Williams didn’t find the comment amusing. “You see, that’s the problem with all you anti-expansionists,” he said. “You don’t understand what it means to players to say they played in the NCAA tournament. Fifty years from now, the guys on my team this year will talk about making it to the NCAA tournament no matter how far we go once it starts.”
“That’s because you had to work to get in,” I said. “You had to be good. You had to beat real teams. If you expand to 96 and you’re in a major conference, all you have to do is field a team and you’ll probably get in. What’s the big deal about that?”

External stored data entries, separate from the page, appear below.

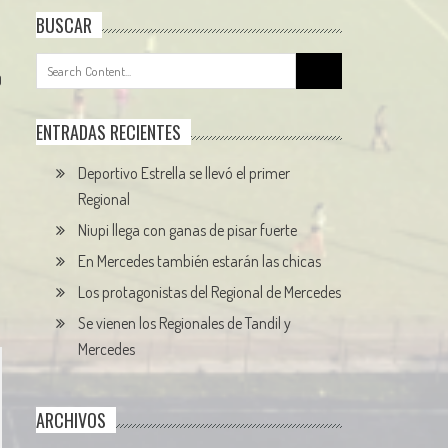
BUSCAR
Search
0
for:
ENTRADAS RECIENTES
Deportivo Estrella se llevó el primer
Regional
Niupi llega con ganas de pisar fuerte
En Mercedes también estarán las chicas
Los protagonistas del Regional de Mercedes
Se vienen los Regionales de Tandil y
Mercedes
ARCHIVOS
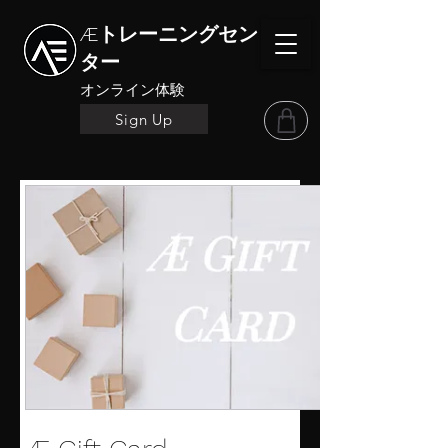
Æトレーニングセン
ター
オンライン体験
Sign Up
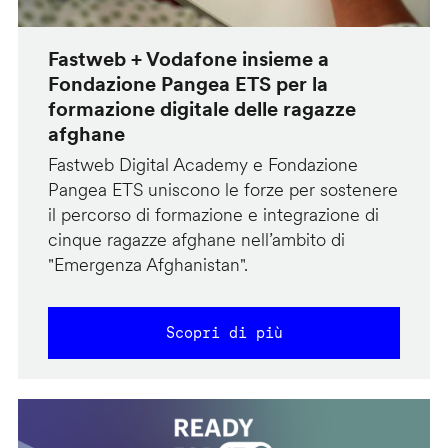
Fastweb + Vodafone insieme a
Fondazione Pangea ETS per la
formazione digitale delle ragazze
afghane
Fastweb Digital Academy e Fondazione
Pangea ETS uniscono le forze per sostenere
il percorso di formazione e integrazione di
cinque ragazze afghane nell’ambito di
"Emergenza Afghanistan".
Scopri di più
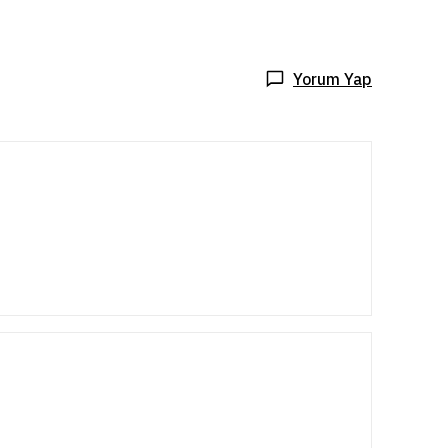
Yorum Yap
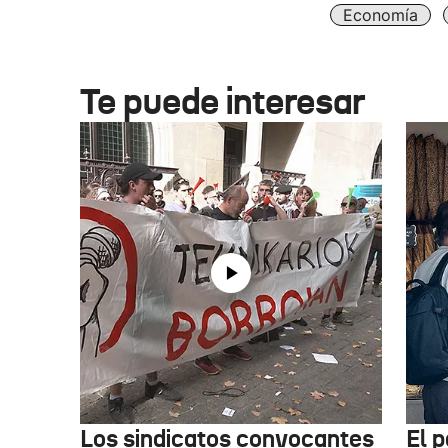
Economía
Te puede interesar
Los sindicatos convocantes
El p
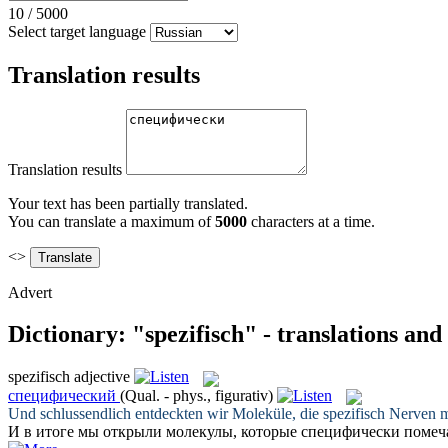
10
/
5000
Select target language
Translation results
Translation results
Your text has been partially translated.
You can translate a maximum of
5000
characters at a time.
<>
Advert
Dictionary: "spezifisch" - translations an
spezifisch
adjective
специфический
(Qual. - phys., figurativ)
Und schlussendlich entdeckten wir Moleküle, die
spezifisch
Nerven ma
И в итоге мы открыли молекулы, которые
специфически
помеч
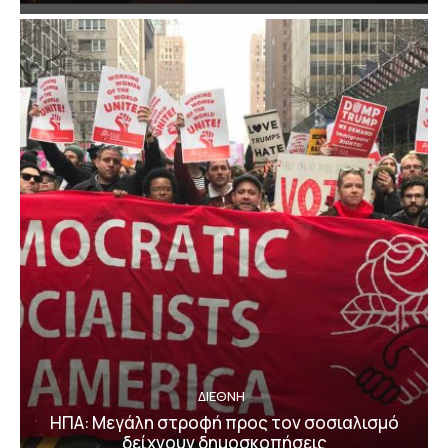
ΔΙΕΘΝΗ
ΗΠΑ: Μεγάλη στροφή προς τον σοσιαλισμό
δείχνουν δημοσκοπήσεις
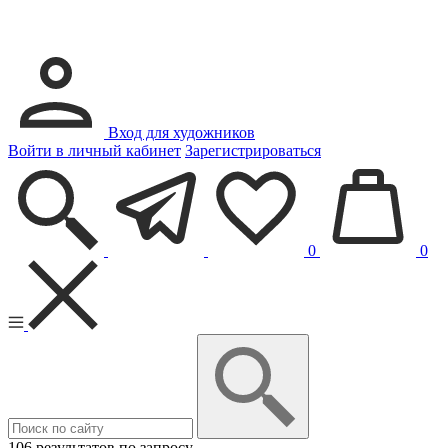
Вход для художников
Войти в личный кабинет
Зарегистрироваться
0
0
106 результатов по запросу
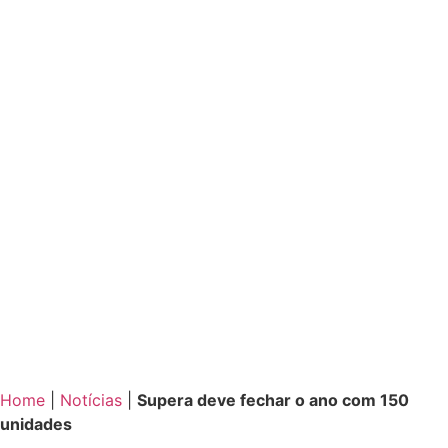
Home
|
Notícias
|
Supera deve fechar o ano com 150
unidades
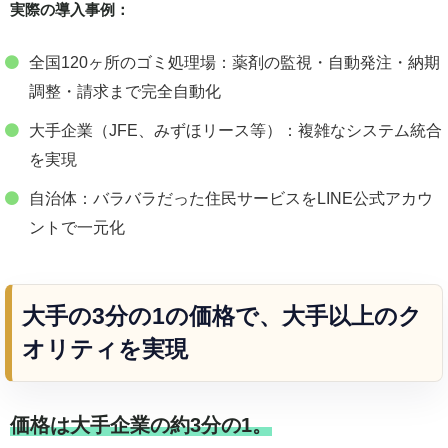
実際の導入事例：
全国120ヶ所のゴミ処理場：薬剤の監視・自動発注・納期
調整・請求まで完全自動化
大手企業（JFE、みずほリース等）：複雑なシステム統合
を実現
自治体：バラバラだった住民サービスをLINE公式アカウ
ントで一元化
大手の3分の1の価格で、大手以上のク
オリティを実現
価格は大手企業の約3分の1。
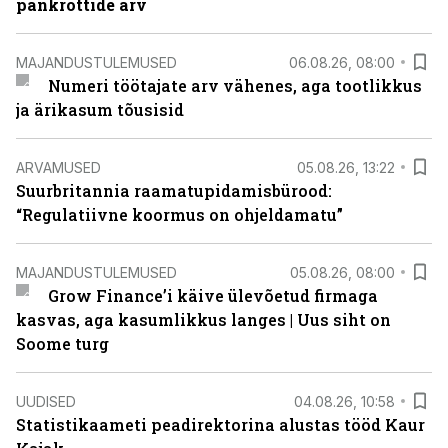
pankrottide arv
MAJANDUSTULEMUSED
06.08.26, 08:00
Numeri töötajate arv vähenes, aga tootlikkus
ja ärikasum tõusisid
ARVAMUSED
05.08.26, 13:22
Suurbritannia raamatupidamisbürood:
“Regulatiivne koormus on ohjeldamatu”
MAJANDUSTULEMUSED
05.08.26, 08:00
Grow Finance’i käive ülevõetud firmaga
kasvas, aga kasumlikkus langes | Uus siht on
Soome turg
UUDISED
04.08.26, 10:58
Statistikaameti peadirektorina alustas tööd Kaur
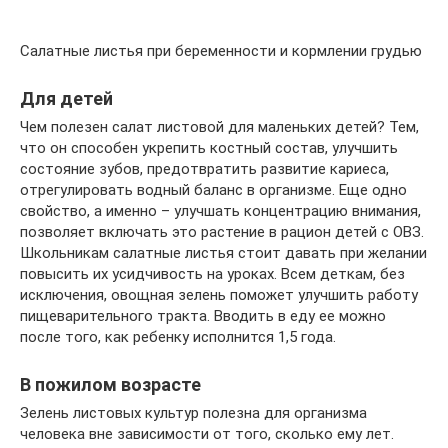
Салатные листья при беременности и кормлении грудью
Для детей
Чем полезен салат листовой для маленьких детей? Тем,
что он способен укрепить костный состав, улучшить
состояние зубов, предотвратить развитие кариеса,
отрегулировать водный баланс в организме. Еще одно
свойство, а именно – улучшать концентрацию внимания,
позволяет включать это растение в рацион детей с ОВЗ.
Школьникам салатные листья стоит давать при желании
повысить их усидчивость на уроках. Всем деткам, без
исключения, овощная зелень поможет улучшить работу
пищеварительного тракта. Вводить в еду ее можно
после того, как ребенку исполнится 1,5 года.
В пожилом возрасте
Зелень листовых культур полезна для организма
человека вне зависимости от того, сколько ему лет.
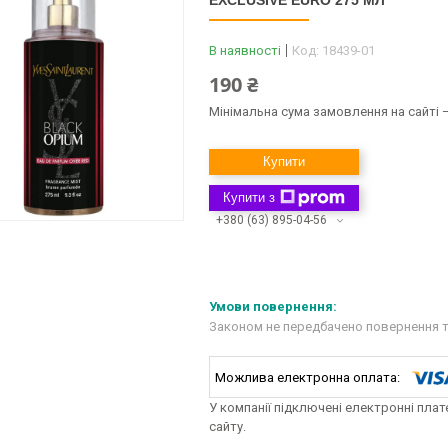
EXCLUSIVE EURO 275 МЛ
В наявності
Код:
18439-01
190 ₴
Мінімальна сума замовлення на сайті —
Купити
Купити з
+380 (63) 895-04-56
Законом не передбачено повернення т
У компанії підключені електронні пла
сайту.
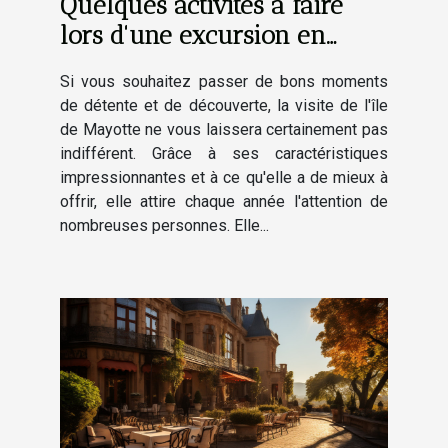
Quelques activités à faire
lors d'une excursion en
bateau à Mayotte
Si vous souhaitez passer de bons moments
de détente et de découverte, la visite de l'île
de Mayotte ne vous laissera certainement pas
indifférent. Grâce à ses caractéristiques
impressionnantes et à ce qu'elle a de mieux à
offrir, elle attire chaque année l'attention de
nombreuses personnes. Elle...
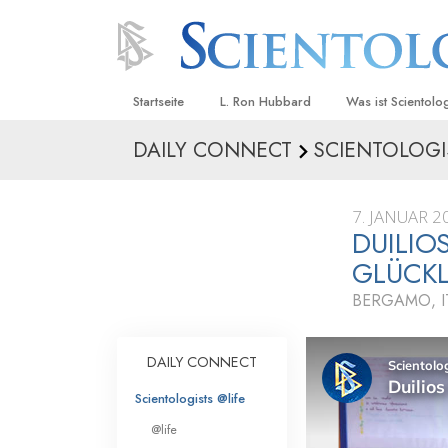
Startseite
L. Ron Hubbard
Was ist Scientolo
DAILY CONNECT
SCIENTOLOGI
Anschauungen un
Scientology Beke
Kodizes
7. JANUAR 2
DUILIO
Was Scientologen
sagen
GLÜCK
Lernen Sie einen
BERGAMO, I
Innerhalb einer S
DAILY CONNECT
Die Grundprinzip
Scientologists @life
Eine Einführung in
@life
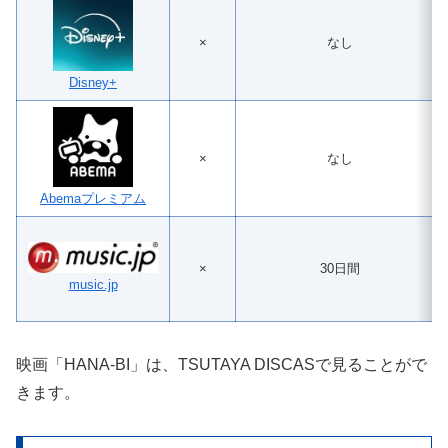
×
なし
Disney+
×
なし
Abemaプレミアム
×
30日間
music.jp
映画「HANA-BI」は、TSUTAYA DISCASで見ることがで
きます。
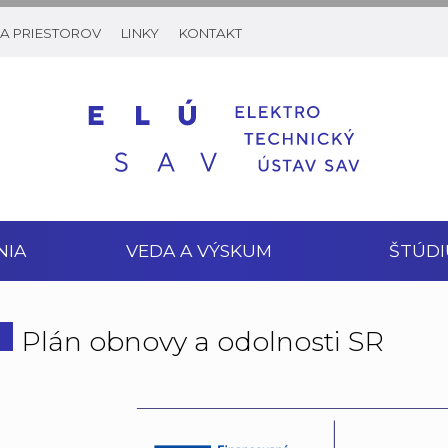
A PRIESTOROV
LINKY
KONTAKT
NIA
VEDA A VÝSKUM
ŠTÚDI
Plán obnovy a odolnosti SR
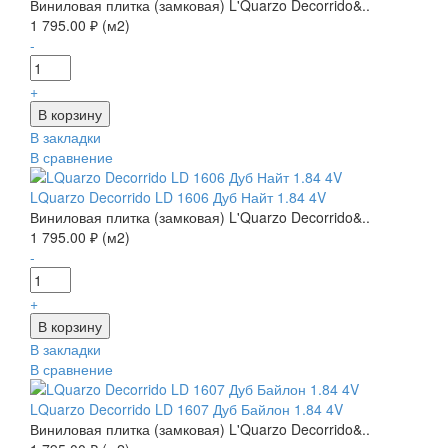
Виниловая плитка (замковая) L'Quarzo Decorrido&..
1 795.00 ₽ (м2)
-
+
В закладки
В сравнение
LQuarzo Decorrido LD 1606 Дуб Найт 1.84 4V
Виниловая плитка (замковая) L'Quarzo Decorrido&..
1 795.00 ₽ (м2)
-
+
В закладки
В сравнение
LQuarzo Decorrido LD 1607 Дуб Байлон 1.84 4V
Виниловая плитка (замковая) L'Quarzo Decorrido&..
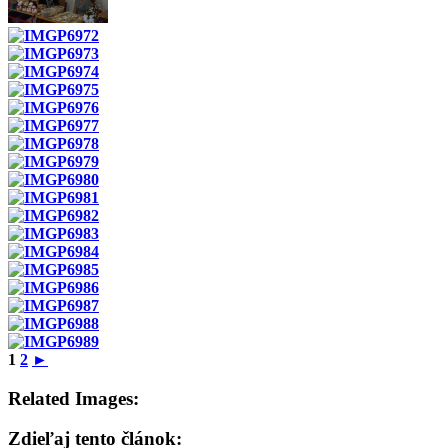
1
2
►
Related Images:
Zdieľaj tento článok:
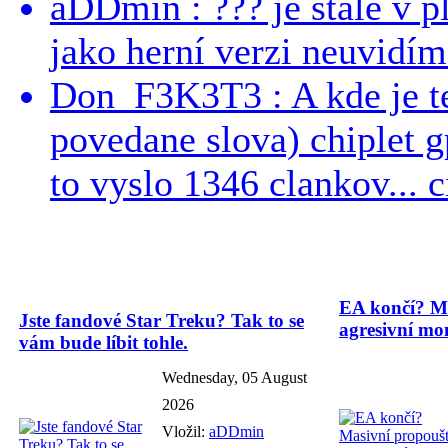
aDDmin : ??? je stále v pl
jako herní verzi neuvidíme
Don_F3K3T3 : A kde je te
povedane slova) chiplet g
to vyslo 1346 clankov... ci
EA končí? Ma
Jste fandové Star Treku? Tak to se
agresivní mon
vám bude líbit tohle.
Wednesday, 05 August
2026
Vložil:
aDDmin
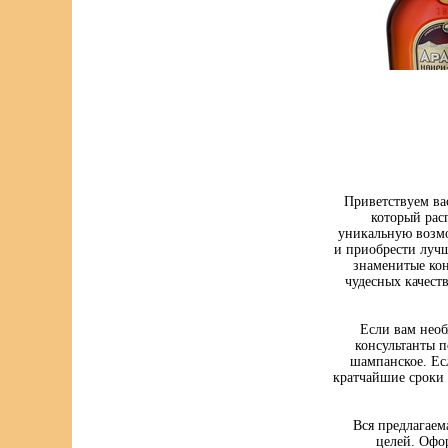
Приветствуем ва
который рас
уникальную возмо
и приобрести луч
знаменитые кон
чудесных качест
Если вам нео
консультанты п
шампанское. Ес
кратчайшие сроки 
Вся предлагаем
целей. Офо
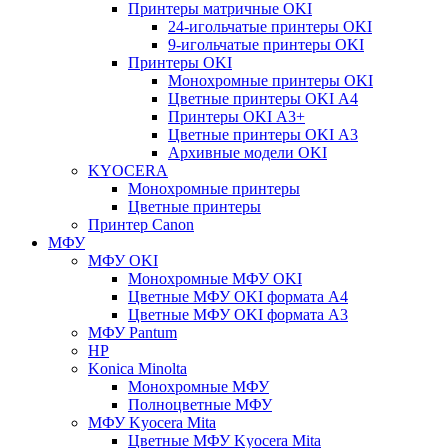
Принтеры матричные OKI
24-игольчатые принтеры OKI
9-игольчатые принтеры OKI
Принтеры OKI
Монохромные принтеры OKI
Цветные принтеры OKI А4
Принтеры OKI А3+
Цветные принтеры OKI А3
Архивные модели OKI
KYOCERA
Монохромные принтеры
Цветные принтеры
Принтер Canon
МФУ
МФУ OKI
Монохромные МФУ OKI
Цветные МФУ OKI формата А4
Цветные МФУ OKI формата А3
МФУ Pantum
HP
Konica Minolta
Монохромные МФУ
Полноцветные МФУ
МФУ Kyocera Mita
Цветные МФУ Kyocera Mita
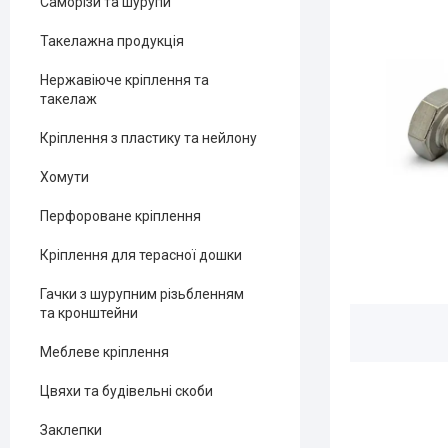
Саморізи та шурупи
Такелажна продукція
Нержавіюче кріплення та
такелаж
Кріплення з пластику та нейлону
Хомути
Перфороване кріплення
Кріплення для терасної дошки
Гачки з шурупним різьбленням
та кронштейни
Меблеве кріплення
Цвяхи та будівельні скоби
Заклепки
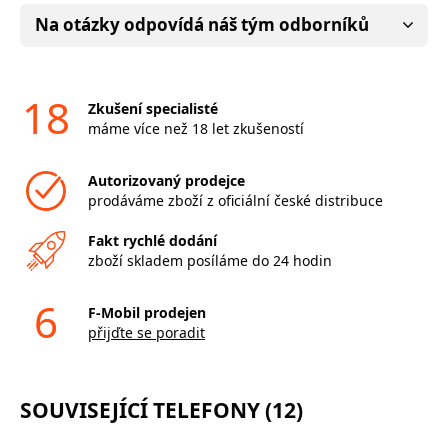
Na otázky odpovídá náš tým odborníků
18
Zkušení specialisté
máme více než 18 let zkušeností
Autorizovaný prodejce
prodáváme zboží z oficiální české distribuce
Fakt rychlé dodání
zboží skladem posíláme do 24 hodin
6
F-Mobil prodejen
přijďte se poradit
SOUVISEJÍCÍ TELEFONY (12)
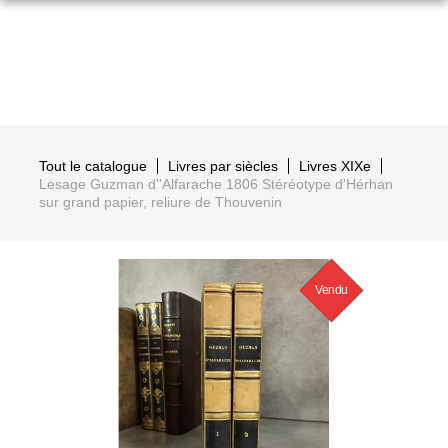
Tout le catalogue
Livres par siècles
Livres XIXe
Lesage Guzman d''Alfarache 1806 Stéréotype d'Hérhan
sur grand papier, reliure de Thouvenin
Vendu
Nouveau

As it turned out, the tournament was expanded to only 68 teams for 2011 in large part because the NCAA didn’t want to take the publicity hit from the “anti-expansionists” (I was not, by any stretch, the only one), who would have correctly seen the expansion to 96 as just another money grab. Fortunately, Turner Sports was talked into dumping huge money into the new television contract, and the new Turner/CBS combo deal allowed the NCAA to get the money it wanted while only expanding by three teams.
Except that is still too many teams.
The NCAA tournament should invite 64 teams — period. To begin with, that means no silly extra round of games — the so-called “First Four” — that teams have to go through to advance to what is now called the second round even though 60 teams are playing their first game.
Beyond that, there just aren’t that many good basketball teams nowadays worthy of the honor — and it should be an honor — to play in the NCAA tournament. Have you checked the list of potential at-large teams lately? If you are a bracket geek, come up with 37 teams that you think truly deserve to see their names go up on the board Sunday night.
Is there anyone outside of Seattle who thinks Washington — the Pacific-12 regular season champion that lost to middling Oregon State in the tournament quarterfinals — deserves a bid? How about teams such asConnecticut and South Florida? Let’s go down the list of South Florida’s impressive wins: Louisville. That’s it. U-Conn. finished 8-10 in a Big East that had some truly bad teams at the bottom and then padded its record with Big East tournament wins over awful DePaul and run-of-the-mill West Virginia. In their last 16 games, the Huskies were 6-10. The Huskies’ four victories before the tournament were against Seton Hall, DePaul (again), Villanova and Pittsburgh.